His most recent collection of poems, “Fast Animal,” was a 2012 National Book Critics Award finalist.
Seibles is the author of several collections of poetry, including “Hurdy-Gurdy,” “Hammerlock” and “Buffalo Head Solos.” An associate professor of English and creative writing at ODU, he has been on the university faculty for the past 17 years. Seibles is also a visiting faculty member for the Stonecoast Master of Fine Arts in Writing Program at the University of Southern Maine.
A National Endowment for the Arts fellow, Seibles has also been a writing fellow at the Provincetown Fine Arts Work Center. His poetry is featured in several anthologies, including: “Rainbow Darkness,” “The Manthology,” “Autumn House Contemporary American Poetry,” “Black Nature,” “Evensong,” “Villanelles” and “Sunken Garden Poetry.” His poem “Allison Wolff” was included in “The Best American Poetry 2010.”
Seibles is a native of Philadelphia.

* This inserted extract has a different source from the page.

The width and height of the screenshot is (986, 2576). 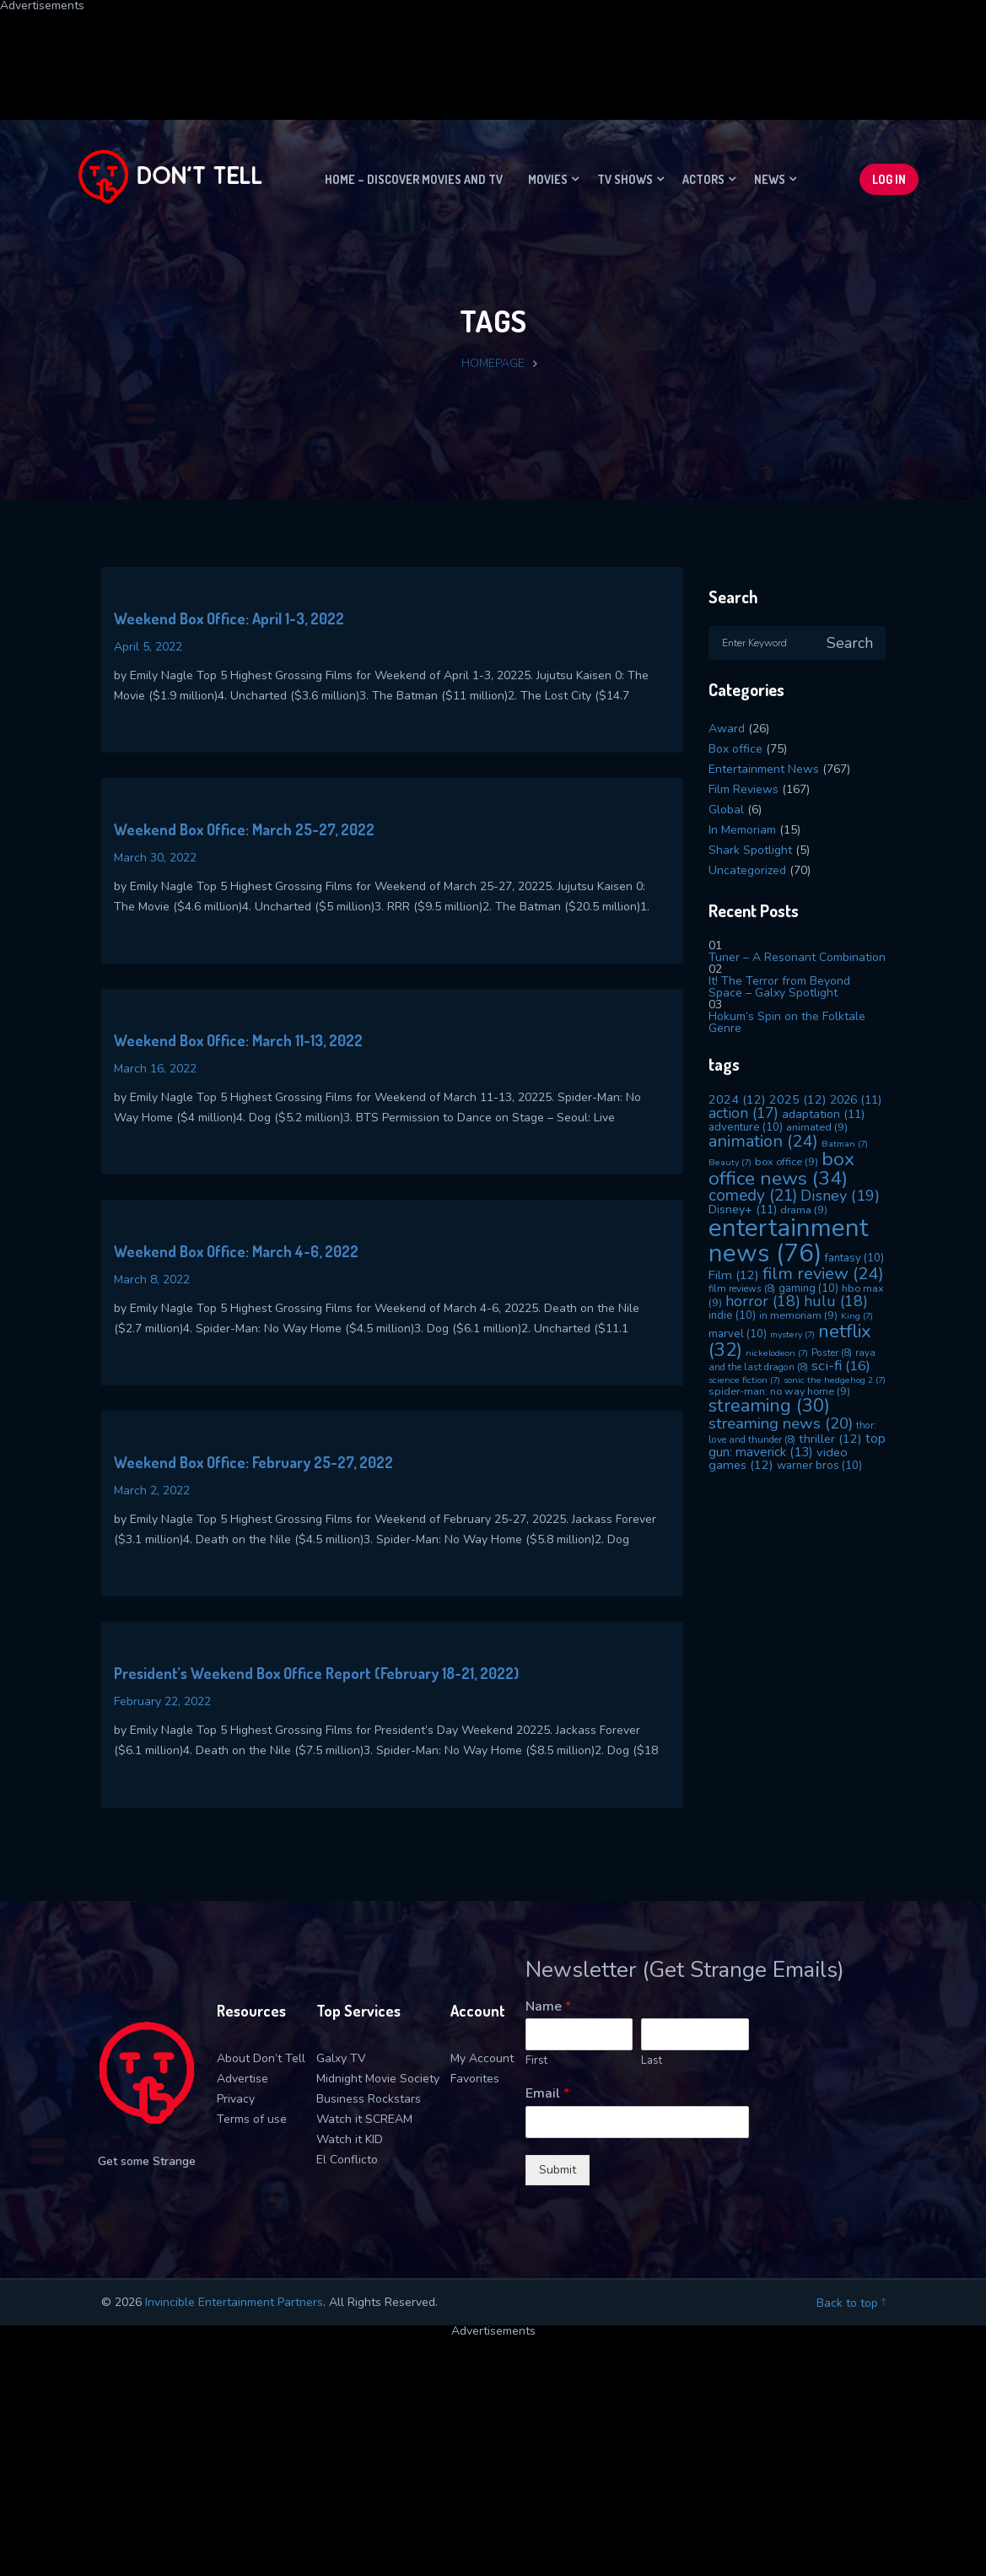 What do you see at coordinates (854, 1258) in the screenshot?
I see `fantasy [fantasy (10 items)]` at bounding box center [854, 1258].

He holds a bachelor’s degree from Southern Methodist University and a Master of Fine Arts degree from Vermont College of Fine Arts and honorary Doctor of Humane Letters degree from Misericordia University.
About South Dallas Cultural Center and Vicki Meek: The South Dallas Cultural Center is a community center with a wide variety of programs inspired by the vibrancy and diversity of the African Diaspora. The SDCC seeks to educate and inspire through the visual, media, literary and performing arts. Vickie Meek is the award winning director of SDCC. She is a curator, artist and activist. Her decades of service to promote art and racial equity have profoundly impacted the cultural life of Dallas and development of a whole new generation of African American artists. In 2016, Ms. Meek will retire from her office at SDCC to co-develop The Institute for Creative Research in Puerta Viejo, Costa Rica.